+++ MATERIALS PROVIDED +++

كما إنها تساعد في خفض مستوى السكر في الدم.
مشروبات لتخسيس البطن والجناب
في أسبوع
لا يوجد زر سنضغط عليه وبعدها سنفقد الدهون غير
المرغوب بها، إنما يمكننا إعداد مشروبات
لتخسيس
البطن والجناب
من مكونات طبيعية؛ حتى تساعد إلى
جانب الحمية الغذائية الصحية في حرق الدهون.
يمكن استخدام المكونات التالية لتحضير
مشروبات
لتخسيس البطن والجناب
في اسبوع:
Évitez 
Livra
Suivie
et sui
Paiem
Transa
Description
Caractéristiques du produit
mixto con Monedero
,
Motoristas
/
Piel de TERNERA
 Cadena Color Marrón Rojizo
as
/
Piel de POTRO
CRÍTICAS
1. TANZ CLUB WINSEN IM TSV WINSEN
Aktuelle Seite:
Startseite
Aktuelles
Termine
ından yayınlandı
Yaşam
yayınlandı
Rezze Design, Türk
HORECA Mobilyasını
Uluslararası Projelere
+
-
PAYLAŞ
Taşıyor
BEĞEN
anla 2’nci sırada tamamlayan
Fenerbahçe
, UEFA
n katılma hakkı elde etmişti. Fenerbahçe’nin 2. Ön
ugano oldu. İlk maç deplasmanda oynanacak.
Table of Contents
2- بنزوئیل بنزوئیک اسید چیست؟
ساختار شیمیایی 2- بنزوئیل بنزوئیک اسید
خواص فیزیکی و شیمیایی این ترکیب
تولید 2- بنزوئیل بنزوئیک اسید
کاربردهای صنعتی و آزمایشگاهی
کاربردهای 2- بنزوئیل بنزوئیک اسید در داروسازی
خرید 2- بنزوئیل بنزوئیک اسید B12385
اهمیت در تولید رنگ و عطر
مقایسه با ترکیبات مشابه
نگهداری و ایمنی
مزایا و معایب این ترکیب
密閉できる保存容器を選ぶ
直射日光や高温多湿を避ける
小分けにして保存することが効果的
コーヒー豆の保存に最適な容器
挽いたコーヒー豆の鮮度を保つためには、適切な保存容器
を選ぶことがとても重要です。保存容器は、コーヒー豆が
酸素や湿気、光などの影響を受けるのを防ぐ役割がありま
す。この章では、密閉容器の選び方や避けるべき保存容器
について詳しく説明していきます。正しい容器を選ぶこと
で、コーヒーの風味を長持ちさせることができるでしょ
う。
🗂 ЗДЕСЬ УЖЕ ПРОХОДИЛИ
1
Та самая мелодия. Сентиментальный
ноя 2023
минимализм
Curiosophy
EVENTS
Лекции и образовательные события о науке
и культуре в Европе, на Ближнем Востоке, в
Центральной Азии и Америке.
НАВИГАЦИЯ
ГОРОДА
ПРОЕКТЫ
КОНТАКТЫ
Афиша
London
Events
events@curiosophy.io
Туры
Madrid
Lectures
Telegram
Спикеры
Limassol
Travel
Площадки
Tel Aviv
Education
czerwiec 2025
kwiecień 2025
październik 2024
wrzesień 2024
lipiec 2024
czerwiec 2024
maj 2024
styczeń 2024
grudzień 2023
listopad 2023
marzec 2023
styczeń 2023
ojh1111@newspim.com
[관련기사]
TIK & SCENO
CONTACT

+++

## WHAT TO PRODUCE
Transcribe all entries exactly as they appear above.

## FINISHED EXERCISE
كما إنها تساعد في خفض مستوى السكر في الدم.
مشروبات لتخسيس البطن والجناب
في أسبوع
لا يوجد زر سنضغط عليه وبعدها سنفقد الدهون غير
المرغوب بها، إنما يمكننا إعداد مشروبات
لتخسيس
البطن والجناب
من مكونات طبيعية؛ حتى تساعد إلى
جانب الحمية الغذائية الصحية في حرق الدهون.
يمكن استخدام المكونات التالية لتحضير
مشروبات
لتخسيس البطن والجناب
في اسبوع:
Évitez 
Livra
Suivie
et sui
Paiem
Transa
Description
Caractéristiques du produit
mixto con Monedero
,
Motoristas
/
Piel de TERNERA
 Cadena Color Marrón Rojizo
as
/
Piel de POTRO
CRÍTICAS
1. TANZ CLUB WINSEN IM TSV WINSEN
Aktuelle Seite:
Startseite
Aktuelles
Termine
ından yayınlandı
Yaşam
yayınlandı
Rezze Design, Türk
HORECA Mobilyasını
Uluslararası Projelere
+
-
PAYLAŞ
Taşıyor
BEĞEN
anla 2’nci sırada tamamlayan
Fenerbahçe
, UEFA
n katılma hakkı elde etmişti. Fenerbahçe’nin 2. Ön
ugano oldu. İlk maç deplasmanda oynanacak.
Table of Contents
2- بنزوئیل بنزوئیک اسید چیست؟
ساختار شیمیایی 2- بنزوئیل بنزوئیک اسید
خواص فیزیکی و شیمیایی این ترکیب
تولید 2- بنزوئیل بنزوئیک اسید
کاربردهای صنعتی و آزمایشگاهی
کاربردهای 2- بنزوئیل بنزوئیک اسید در داروسازی
خرید 2- بنزوئیل بنزوئیک اسید B12385
اهمیت در تولید رنگ و عطر
مقایسه با ترکیبات مشابه
نگهداری و ایمنی
مزایا و معایب این ترکیب
密閉できる保存容器を選ぶ
直射日光や高温多湿を避ける
小分けにして保存することが効果的
コーヒー豆の保存に最適な容器
挽いたコーヒー豆の鮮度を保つためには、適切な保存容器
を選ぶことがとても重要です。保存容器は、コーヒー豆が
酸素や湿気、光などの影響を受けるのを防ぐ役割がありま
す。この章では、密閉容器の選び方や避けるべき保存容器
について詳しく説明していきます。正しい容器を選ぶこと
で、コーヒーの風味を長持ちさせることができるでしょ
う。
🗂 ЗДЕСЬ УЖЕ ПРОХОДИЛИ
1
Та самая мелодия. Сентиментальный
ноя 2023
минимализм
Curiosophy
EVENTS
Лекции и образовательные события о науке
и культуре в Европе, на Ближнем Востоке, в
Центральной Азии и Америке.
НАВИГАЦИЯ
ГОРОДА
ПРОЕКТЫ
КОНТАКТЫ
Афиша
London
Events
events@curiosophy.io
Туры
Madrid
Lectures
Telegram
Спикеры
Limassol
Travel
Площадки
Tel Aviv
Education
czerwiec 2025
kwiecień 2025
październik 2024
wrzesień 2024
lipiec 2024
czerwiec 2024
maj 2024
styczeń 2024
grudzień 2023
listopad 2023
marzec 2023
styczeń 2023
ojh1111@newspim.com
[관련기사]
TIK & SCENO
CONTACT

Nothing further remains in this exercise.